Esigenze contrattuali? Desiderio di battere il ferro finché è caldo? Quale che sia la spiegazione dietro alla sua pubblicazione, l'album è uscito senza alcun clamore, con una promozione tiepidissima, quasi come se si trattasse del decimo full-length di una vecchia stella e non del secondo lavoro di uno dei nomi più spendibili dell'attuale circuito pop anglofono. A meno di qualche nuova prepotente hit, la strada del declino pare già cominciata.
Effettivamente, già lo stesso disco sembra voler proprio sancire l'inizio della fine, rivelandosi quanto di più svogliato, generico e impersonale abbia offerto il pop mainstream per il 2019. La diretta interessata ha parlato di un disco più coinvolto, sentito, a partire dai temi prescelti (l'amore e il sesso, filtrati attraverso le esperienze personali dell'interprete) e dal tono testuale, eppure tutto concorre a smentire simili affermazioni, definendo un disco che a conti fatti pare la degenerazione del debutto. Laddove quest'ultimo, pur zoppicando e inciampando, riusciva comunque a centrare qualche buona melodia e una discreta coesione interna, il suo successore ne sperpera tutte le potenzialità, banalizzando ogni singola intuizione nella sua controparte annacquata. Così la già menzionata “ Señorita”, interpretata insieme al ben poco convincente bad-boy Shawn Mendes (con il quale ha avviato una discussa relazione), è la diluizione un tanto al chilo della salsa urbana introdotta con “Havana”, un tripudio di chitarrine dalla parvenza latina e accordature delicate tese ad accentuare la (stucchevole) chimica e il romanticismo tra i due performer.
È una tendenza all'appiattimento generale, che si riflette nella mancanza di un effettivo baricentro, di una coesione che possa dare un'impronta più personale al progetto, deciso a cavalcare ogni trend possibile senza apporci qualche particolare firma distintiva. La doppia single-release “Shameless” - “Liar” delimita i confini entro cui si muove l'operazione, sfoderando da una parte un penchant per l'electro-emo di Halsey (l'unico momento in cui la produzione lascia intravedere qualcosa di stuzzicante), dall'altra piegandosi a un più svagato dancehall, a scimmiottare gli esperimenti di Drake e Rihanna. Ed è sempre la star barbadiana a essere ripresa nella torch-song “This Love”, in un motivo soul vanificato da una voce priva di trasporto e partecipazione.

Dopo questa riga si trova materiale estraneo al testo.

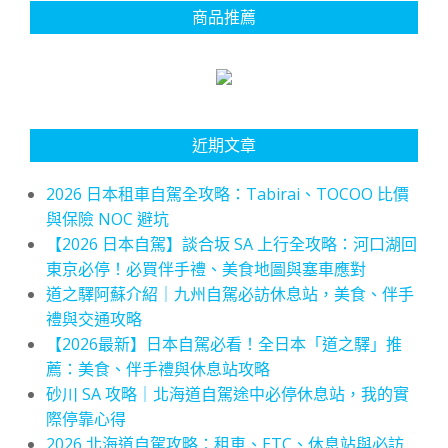
商品推薦
近期文章
2026 日本租車自駕全攻略：Tabirai、TOCOO 比價
與保險 NOC 避坑
【2026 日本自駕】談合坂 SA 上行全攻略：河口湖回
東京必停！必買伴手禮、美食地圖與塞車應對
道之驛阿蘇介紹｜九州自駕必訪休息站，美食、伴手
禮與交通攻略
【2026最新】日本自駕必看！全日本「道之驛」推
薦：美食、伴手禮與休息站攻略
砂川 SA 攻略｜北海道自駕途中必停休息站，我的實
際停靠心得
2026 北海道自駕攻略：租車、ETC、休息站與必訪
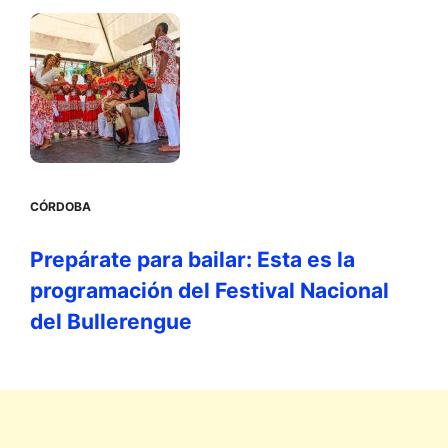
CÓRDOBA
Prepárate para bailar: Esta es la
programación del Festival Nacional
del Bullerengue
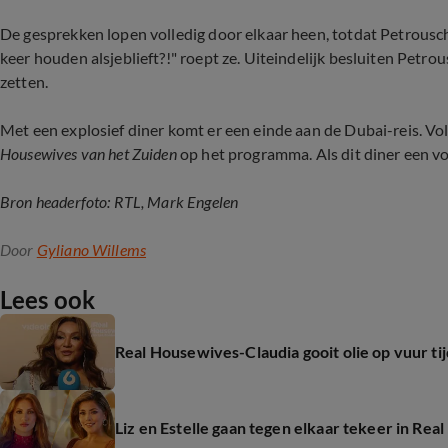
De gesprekken lopen volledig door elkaar heen, totdat Petrousch
keer houden alsjeblieft?!" roept ze. Uiteindelijk besluiten Petro
zetten.
Met een explosief diner komt er een einde aan de Dubai-reis. Vo
Housewives van het Zuiden
op het programma. Als dit diner een v
Bron headerfoto: RTL, Mark Engelen
Door
Gyliano Willems
Lees ook
Real Housewives-Claudia gooit olie op vuur ti
Liz en Estelle gaan tegen elkaar tekeer in Re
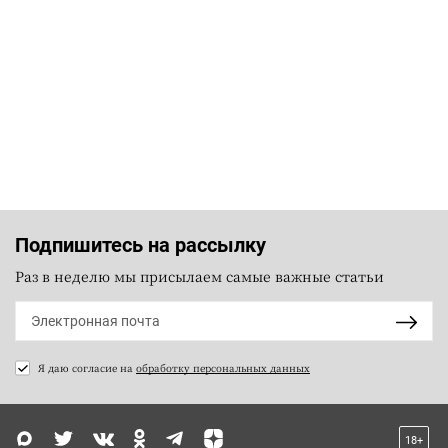
Подпишитесь на рассылку
Раз в неделю мы присылаем самые важные статьи
Я даю согласие на
обработку персональных данных
18+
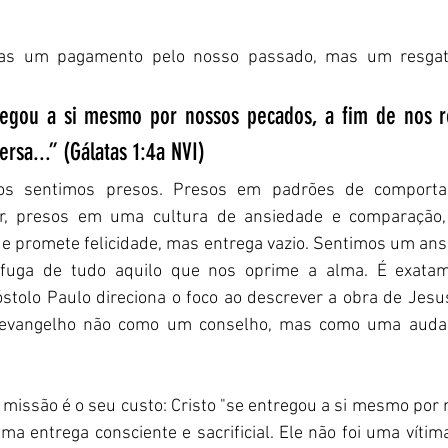
nas um pagamento pelo nosso passado, mas um resgat
tregou a si mesmo por nossos pecados, a fim de nos re
rsa...” (Gálatas 1:4a NVI)
os sentimos presos. Presos em padrões de comporta
r, presos em uma cultura de ansiedade e comparação
e promete felicidade, mas entrega vazio. Sentimos um ans
 fuga de tudo aquilo que nos oprime a alma. É exatam
stolo Paulo direciona o foco ao descrever a obra de Jesu
 evangelho não como um conselho, mas como uma audac
 missão é o seu custo: Cristo "se entregou a si mesmo por 
uma entrega consciente e sacrificial. Ele não foi uma vítima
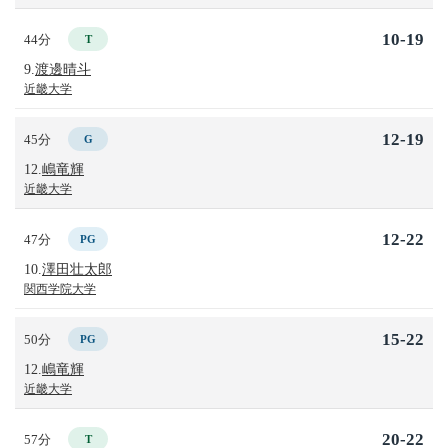
10-19
44分
T
9.
渡邊晴斗
近畿大学
12-19
45分
G
12.
嶋竜輝
近畿大学
12-22
47分
PG
10.
澤田壮太郎
関西学院大学
15-22
50分
PG
12.
嶋竜輝
近畿大学
20-22
57分
T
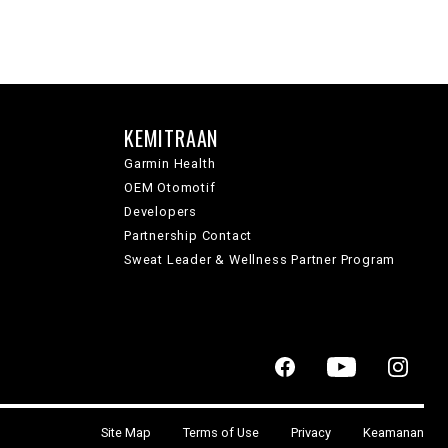
KEMITRAAN
Garmin Health
OEM Otomotif
Developers
Partnership Contact
Sweat Leader & Wellness Partner Program
Site Map
Terms of Use
Privacy
Keamanan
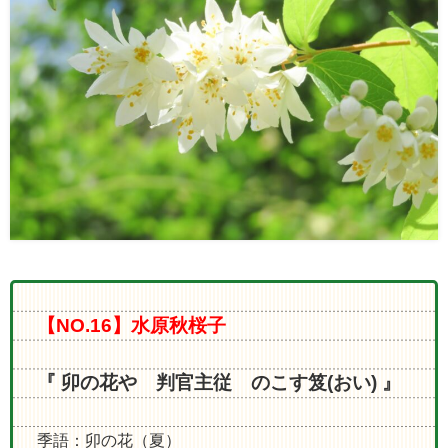
【NO.16】水原秋桜子
『 卯の花や 判官主従 のこす笈(おい) 』
季語：卯の花（夏）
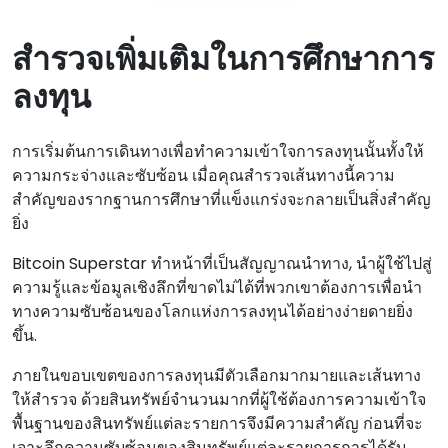
สํารวจเพิ่มเติมในการศึกษาการ
ลงทุน
การเริ่มต้นการเดินทางเพื่อทําความเข้าใจการลงทุนนั้นทั้งให้
ความกระจ่างและซับซ้อน เมื่อคุณสํารวจเส้นทางนี้ความ
สําคัญของรากฐานการศึกษาที่แข็งแกร่งจะกลายเป็นสิ่งสําคัญ
ยิ่ง
Bitcoin Superstar ทําหน้าที่เป็นสัญญาณนําทาง, นําผู้ใช้ไปสู่
ความรู้และข้อมูลเชิงลึกที่ขาดไม่ได้ที่พวกเขาต้องการเพื่อนํา
ทางความซับซ้อนของโลกแห่งการลงทุนได้อย่างง่ายดายยิ่ง
ขึ้น.
ภายในขอบเขตของการลงทุนมีตัวเลือกมากมายและเส้นทาง
ให้สํารวจ ด้วยสินทรัพย์จํานวนมากที่ผู้ใช้ต้องการความเข้าใจ
พื้นฐานของสินทรัพย์แต่ละรายการจึงมีความสําคัญ ก่อนที่จะ
เจาะลึกความซับซ้อนของสินทรัพย์แต่ละรายการการได้รับ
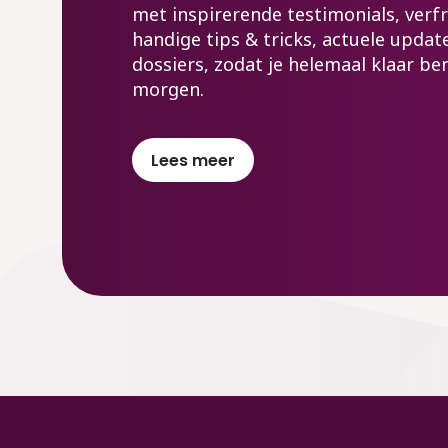
met inspirerende testimonials, verfr
handige tips & tricks, actuele upda
dossiers, zodat je helemaal klaar be
morgen.
Lees meer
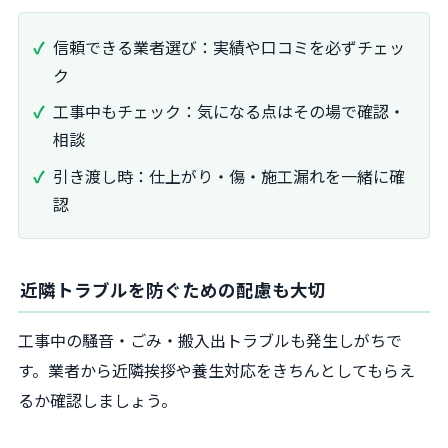
信頼できる業者選び：実績や口コミを必ずチェッ
ク
工事中もチェック：気になる点はその場で確認・
相談
引き渡し時：仕上がり・傷・施工漏れを一緒に確
認
近隣トラブルを防ぐための配慮も大切
工事中の騒音・ごみ・搬入出トラブルも発生しがちで
す。業者から近隣挨拶や養生対応をきちんとしてもらえ
るか確認しましょう。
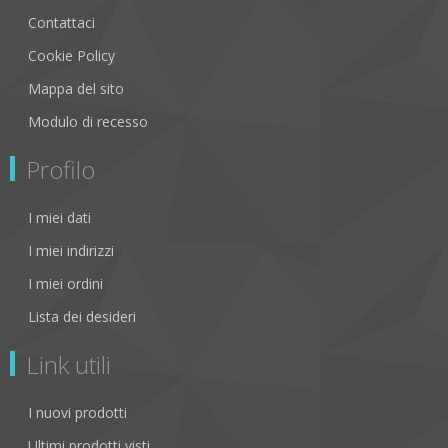
Contattaci
Cookie Policy
Mappa del sito
Modulo di recesso
Profilo
I miei dati
I miei indirizzi
I miei ordini
Lista dei desideri
Link utili
I nuovi prodotti
Ultimi prodotti visti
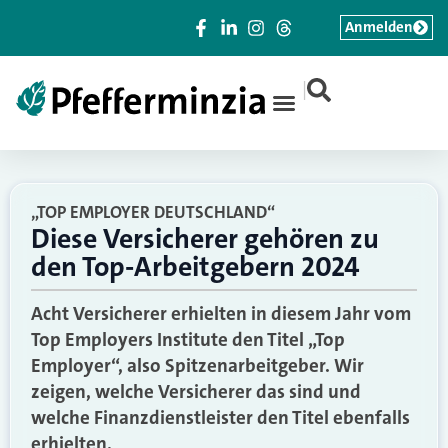
Anmelden
|
„TOP EMPLOYER DEUTSCHLAND“
Diese Versicherer gehören zu
den Top-Arbeitgebern 2024
Acht Versicherer erhielten in diesem Jahr vom
Top Employers Institute den Titel „Top
Employer“, also Spitzenarbeitgeber. Wir
zeigen, welche Versicherer das sind und
welche Finanzdienstleister den Titel ebenfalls
erhielten.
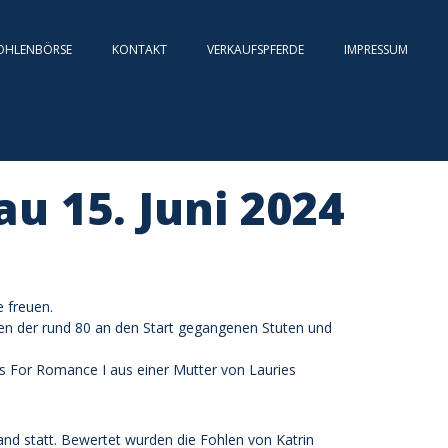
OHLENBÖRSE
KONTAKT
VERKAUFSPFERDE
IMPRESSUM
u 15. Juni 2024
 freuen.
ren der rund 80 an den Start gegangenen Stuten und
 des For Romance I aus einer Mutter von Lauries
d statt. Bewertet wurden die Fohlen von Katrin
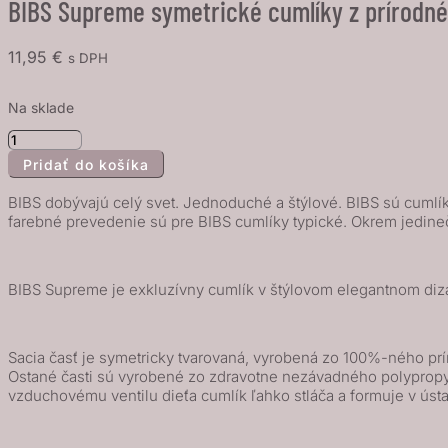
BIBS Supreme symetrické cumlíky z prírodné
11,95
€
s DPH
Na sklade
množstvo
Pridať do košíka
BIBS
Supreme
BIBS dobývajú celý svet. Jednoduché a štýlové. BIBS sú cumlíky
symetrické
farebné prevedenie sú pre BIBS cumlíky typické. Okrem jedine
cumlíky
z
BIBS Supreme je exkluzívny cumlík v štýlovom elegantnom dizaj
prírodného
kaučuku
2ks
Sacia časť je symetricky tvarovaná, vyrobená zo 100%-ného prí
-
Ostané časti sú vyrobené zo zdravotne nezávadného polypropy
veľkosť
vzduchovému ventilu dieťa cumlík ľahko stláča a formuje v úst
1,
Woodchuck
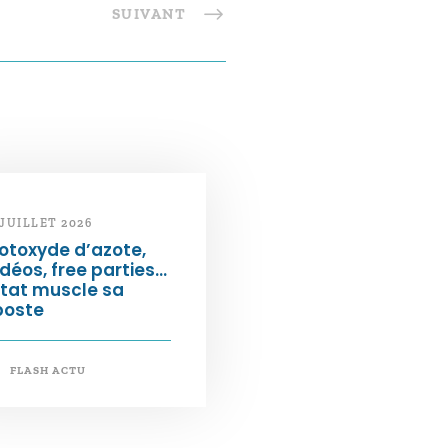
SUIVANT
 JUILLET 2026
otoxyde d’azote,
déos, free parties…
État muscle sa
poste
FLASH ACTU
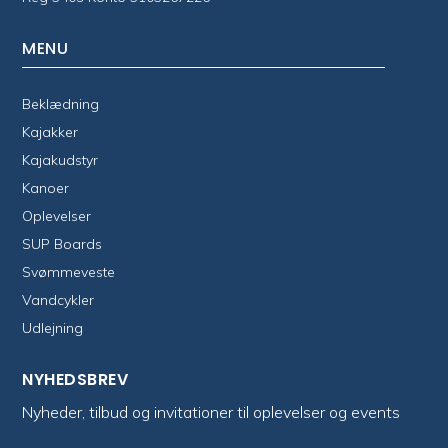
MENU
Beklædning
Kajakker
Kajakudstyr
Kanoer
Oplevelser
SUP Boards
Svømmeveste
Vandcykler
Udlejning
NYHEDSBREV
Nyheder, tilbud og invitationer til oplevelser og events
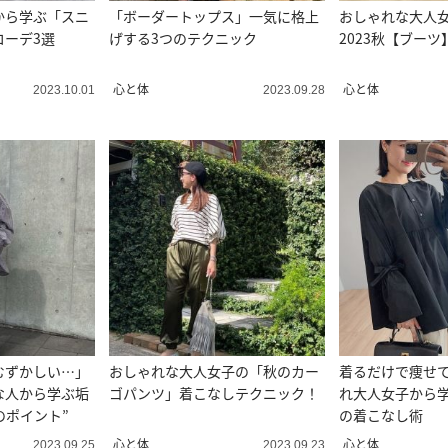
から学ぶ「スニ
「ボーダートップス」一気に格上
おしゃれな大人
コーデ3選
げする3つのテクニック
2023秋【ブー
心と体
心と体
2023.10.01
2023.09.28
むずかしい…」
おしゃれな大人女子の「秋のカー
着るだけで痩せ
な人から学ぶ垢
ゴパンツ」着こなしテクニック！
れ大人女子から
のポイント”
の着こなし術
心と体
心と体
2023.09.25
2023.09.23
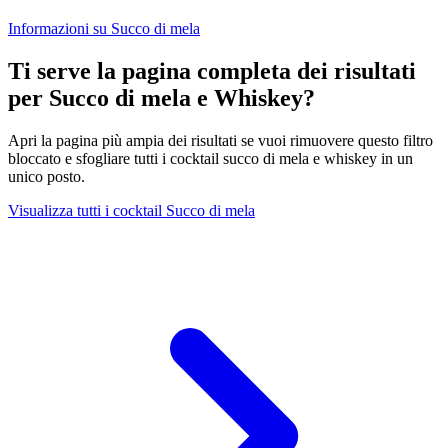
Informazioni su Succo di mela
Ti serve la pagina completa dei risultati
per Succo di mela e Whiskey?
Apri la pagina più ampia dei risultati se vuoi rimuovere questo filtro
bloccato e sfogliare tutti i cocktail succo di mela e whiskey in un
unico posto.
Visualizza tutti i cocktail Succo di mela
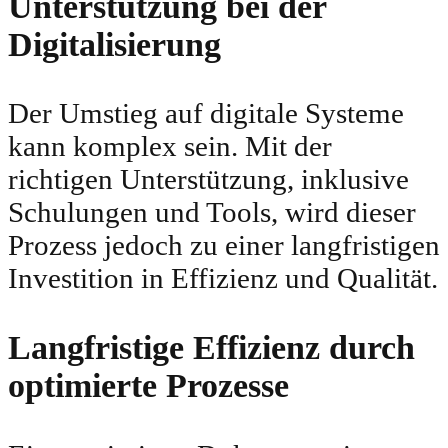
Unterstützung bei der
Digitalisierung
Der Umstieg auf digitale Systeme
kann komplex sein. Mit der
richtigen Unterstützung, inklusive
Schulungen und Tools, wird dieser
Prozess jedoch zu einer langfristigen
Investition in Effizienz und Qualität.
Langfristige Effizienz durch
optimierte Prozesse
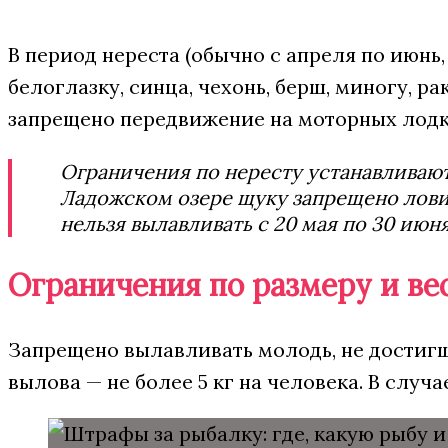
В период нереста (обычно с апреля по июнь,
белоглазку, синца, чехонь, берш, миногу, р
запрещено передвижение на моторных лодк
Ограничения по нересту устанавливают
Ладожском озере щуку запрещено ловить 
нельзя вылавливать с 20 мая по 30 июня
Ограничения по размеру и ве
Запрещено вылавливать молодь, не достигш
вылова — не более 5 кг на человека. В случа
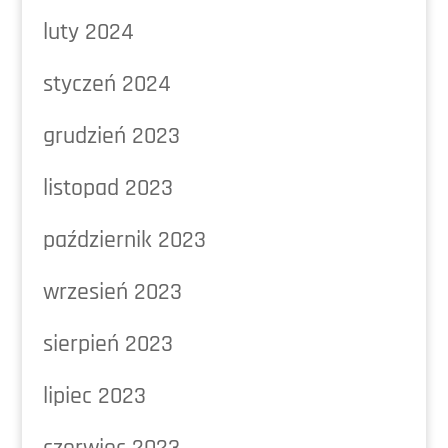
luty 2024
styczeń 2024
grudzień 2023
listopad 2023
październik 2023
wrzesień 2023
sierpień 2023
lipiec 2023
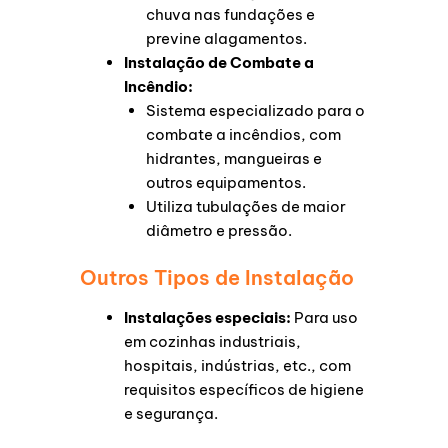
chuva nas fundações e
previne alagamentos.
Instalação de Combate a
Incêndio:
Sistema especializado para o
combate a incêndios, com
hidrantes, mangueiras e
outros equipamentos.
Utiliza tubulações de maior
diâmetro e pressão.
Outros Tipos de Instalação
Instalações especiais:
Para uso
em cozinhas industriais,
hospitais, indústrias, etc., com
requisitos específicos de higiene
e segurança.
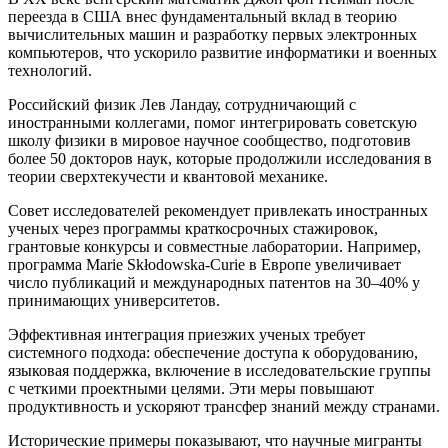
переезда в США внес фундаментальный вклад в теорию
вычислительных машин и разработку первых электронных
компьютеров, что ускорило развитие информатики и военных
технологий.
Российский физик Лев Ландау, сотрудничающий с
иностранными коллегами, помог интегрировать советскую
школу физики в мировое научное сообщество, подготовив
более 50 докторов наук, которые продолжили исследования в
теории сверхтекучести и квантовой механике.
Совет исследователей рекомендует привлекать иностранных
ученых через программы краткосрочных стажировок,
грантовые конкурсы и совместные лаборатории. Например,
программа Marie Skłodowska-Curie в Европе увеличивает
число публикаций и международных патентов на 30–40% у
принимающих университетов.
Эффективная интеграция приезжих ученых требует
системного подхода: обеспечение доступа к оборудованию,
языковая поддержка, включение в исследовательские группы
с четкими проектными целями. Эти меры повышают
продуктивность и ускоряют трансфер знаний между странами.
Исторические примеры показывают, что научные мигранты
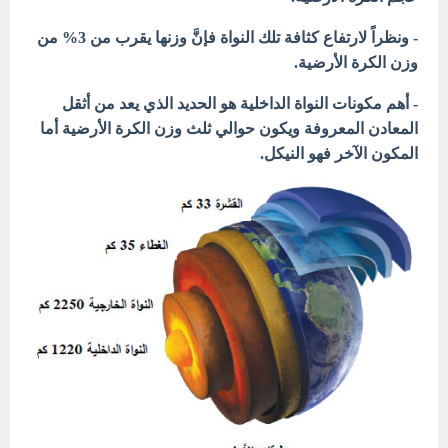
- ونظراً لارتفاع كثافة تلك النواة فإنَّ وزنها يقرب من 3% من
وزن الكرة الأرضية.
- أهم مكونات النواة الداخلية هو الحديد الذي يعد من أثقل
المعادن المعروفة ويكون حوالي ثلث وزن الكرة الأرضية أما
المكون الآخر فهو النيكل.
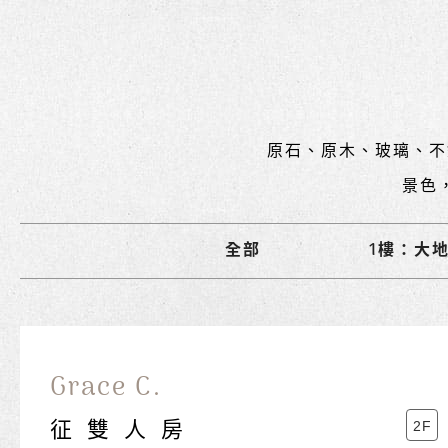
原石、原木、玻璃、不
景色
全部
1樓：大
Grace C.
征雙人房
2F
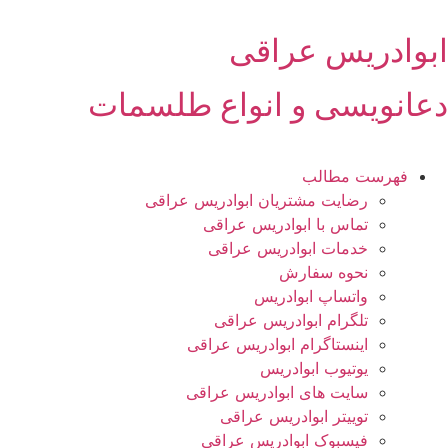
رش
ه
ابوادریس عراقی
حتوا
دعانویسی و انواع طلسمات
فهرست مطالب
رضایت مشتریان ابوادریس عراقی
تماس با ابوادریس عراقی
خدمات ابوادریس عراقی
نحوه سفارش
واتساپ ابوادریس
تلگرام ابوادریس عراقی
اینستاگرام ابوادریس عراقی
یوتیوب ابوادریس
سایت های ابوادریس عراقی
توییتر ابوادریس عراقی
فیسبوک ابوادریس عراقی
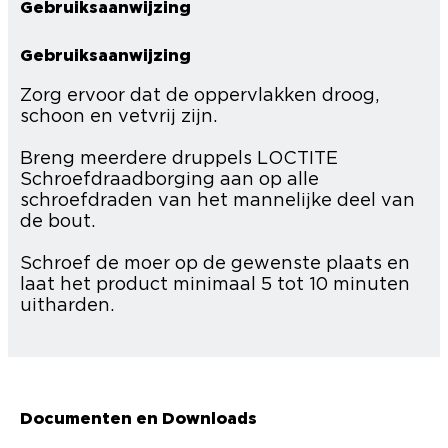
Gebruiksaanwijzing
Gebruiksaanwijzing
Zorg ervoor dat de oppervlakken droog,
schoon en vetvrij zijn.
Breng meerdere druppels LOCTITE
Schroefdraadborging aan op alle
schroefdraden van het mannelijke deel van
de bout.
Schroef de moer op de gewenste plaats en
laat het product minimaal 5 tot 10 minuten
uitharden.
Documenten en Downloads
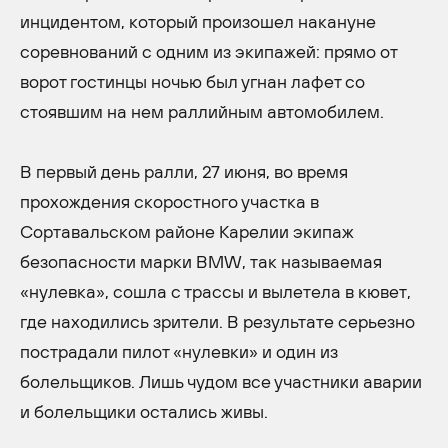
инцидентом, который произошел накануне
соревнований с одним из экипажей: прямо от
ворот гостинцы ночью был угнан лафет со
стоявшим на нем раллийным автомобилем.
В первый день ралли, 27 июня, во время
прохождения скоростного участка в
Сортавальском районе Карелии экипаж
безопасности марки BMW, так называемая
«нулевка», сошла с трассы и вылетела в кювет,
где находились зрители. В результате серьезно
пострадали пилот «нулевки» и один из
болельщиков. Лишь чудом все участники аварии
и болельщики остались живы.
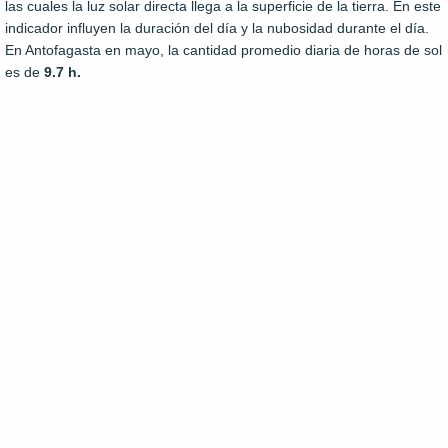
las cuales la luz solar directa llega a la superficie de la tierra. En este
indicador influyen la duración del día y la nubosidad durante el día.
En Antofagasta en mayo, la cantidad promedio diaria de horas de sol
es de
9.7 h.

Se le cose fluiscono meglio nella commossa dedica al padre (“First Man”, docile ballad prodotta da Finneas Eilish), l'intera sequenza centrale si dipana stanca, anonima, un frasario che rinuncia anche alle più facilone derive latine per sposare abusati contesti trap (“Bad Kind Of Butterflies”), spenti tocchi electro à-la Sia (“Easy”), evitabili ascese vocali (“Dream Of You”). Non proprio il miglior profilo per una capace di smuovere milioni su milioni sulle playlist più di grido.
Mancano, insomma, quella progettualità, quel senso di direzione e coordinazione che possano esaltare le (per adesso poche) qualità di Camila Cabello e individuare una traiettoria percorribile, differenziata. Difficilissimo, considerate anche le diverse polemiche che stanno distruggendo il profilo pubblico della cantante, ma anche in una chiave meno mainstream uno spiraglio potrebbe aprirsi.